* _Problem details_
Only the lines from the first line of the material below to the line containing "5. Premios y", inclusive, should be copied, each exactly as written.

* _Data to process_

--- START ---

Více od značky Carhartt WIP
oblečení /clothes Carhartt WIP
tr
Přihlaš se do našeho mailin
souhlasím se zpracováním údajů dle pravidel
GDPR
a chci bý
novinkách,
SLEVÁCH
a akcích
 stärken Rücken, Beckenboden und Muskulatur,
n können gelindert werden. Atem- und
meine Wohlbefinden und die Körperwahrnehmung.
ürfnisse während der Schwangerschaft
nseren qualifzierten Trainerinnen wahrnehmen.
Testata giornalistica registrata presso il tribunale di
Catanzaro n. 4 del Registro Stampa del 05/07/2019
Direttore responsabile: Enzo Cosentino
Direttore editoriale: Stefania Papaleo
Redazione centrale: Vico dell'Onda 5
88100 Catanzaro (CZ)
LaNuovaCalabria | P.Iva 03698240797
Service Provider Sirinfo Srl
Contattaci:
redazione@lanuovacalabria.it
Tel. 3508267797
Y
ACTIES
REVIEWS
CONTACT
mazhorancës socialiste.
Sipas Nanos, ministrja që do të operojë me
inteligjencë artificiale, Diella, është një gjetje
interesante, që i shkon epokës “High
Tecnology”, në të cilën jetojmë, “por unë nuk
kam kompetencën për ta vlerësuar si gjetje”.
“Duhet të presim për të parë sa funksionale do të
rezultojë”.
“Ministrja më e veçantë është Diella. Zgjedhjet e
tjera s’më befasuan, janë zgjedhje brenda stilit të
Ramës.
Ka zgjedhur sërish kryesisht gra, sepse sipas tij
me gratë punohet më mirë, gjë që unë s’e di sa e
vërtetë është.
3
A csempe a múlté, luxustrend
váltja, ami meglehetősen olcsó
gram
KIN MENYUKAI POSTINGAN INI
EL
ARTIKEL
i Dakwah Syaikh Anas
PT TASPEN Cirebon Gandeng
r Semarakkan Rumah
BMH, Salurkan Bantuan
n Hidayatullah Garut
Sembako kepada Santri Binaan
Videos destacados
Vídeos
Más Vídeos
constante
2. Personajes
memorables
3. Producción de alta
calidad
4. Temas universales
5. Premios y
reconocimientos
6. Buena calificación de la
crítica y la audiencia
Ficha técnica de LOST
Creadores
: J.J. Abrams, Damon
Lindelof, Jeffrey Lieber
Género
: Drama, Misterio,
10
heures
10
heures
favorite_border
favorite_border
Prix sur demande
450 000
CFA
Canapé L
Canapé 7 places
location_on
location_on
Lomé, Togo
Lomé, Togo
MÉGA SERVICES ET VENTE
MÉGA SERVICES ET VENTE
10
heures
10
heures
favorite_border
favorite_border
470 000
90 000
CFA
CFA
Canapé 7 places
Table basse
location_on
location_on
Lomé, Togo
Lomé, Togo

--- END ---

* _Response_
Více od značky Carhartt WIP
oblečení /clothes Carhartt WIP
tr
Přihlaš se do našeho mailin
souhlasím se zpracováním údajů dle pravidel
GDPR
a chci bý
novinkách,
SLEVÁCH
a akcích
 stärken Rücken, Beckenboden und Muskulatur,
n können gelindert werden. Atem- und
meine Wohlbefinden und die Körperwahrnehmung.
ürfnisse während der Schwangerschaft
nseren qualifzierten Trainerinnen wahrnehmen.
Testata giornalistica registrata presso il tribunale di
Catanzaro n. 4 del Registro Stampa del 05/07/2019
Direttore responsabile: Enzo Cosentino
Direttore editoriale: Stefania Papaleo
Redazione centrale: Vico dell'Onda 5
88100 Catanzaro (CZ)
LaNuovaCalabria | P.Iva 03698240797
Service Provider Sirinfo Srl
Contattaci:
redazione@lanuovacalabria.it
Tel. 3508267797
Y
ACTIES
REVIEWS
CONTACT
mazhorancës socialiste.
Sipas Nanos, ministrja që do të operojë me
inteligjencë artificiale, Diella, është një gjetje
interesante, që i shkon epokës “High
Tecnology”, në të cilën jetojmë, “por unë nuk
kam kompetencën për ta vlerësuar si gjetje”.
“Duhet të presim për të parë sa funksionale do të
rezultojë”.
“Ministrja më e veçantë është Diella. Zgjedhjet e
tjera s’më befasuan, janë zgjedhje brenda stilit të
Ramës.
Ka zgjedhur sërish kryesisht gra, sepse sipas tij
me gratë punohet më mirë, gjë që unë s’e di sa e
vërtetë është.
3
A csempe a múlté, luxustrend
váltja, ami meglehetősen olcsó
gram
KIN MENYUKAI POSTINGAN INI
EL
ARTIKEL
i Dakwah Syaikh Anas
PT TASPEN Cirebon Gandeng
r Semarakkan Rumah
BMH, Salurkan Bantuan
n Hidayatullah Garut
Sembako kepada Santri Binaan
Videos destacados
Vídeos
Más Vídeos
constante
2. Personajes
memorables
3. Producción de alta
calidad
4. Temas universales
5. Premios y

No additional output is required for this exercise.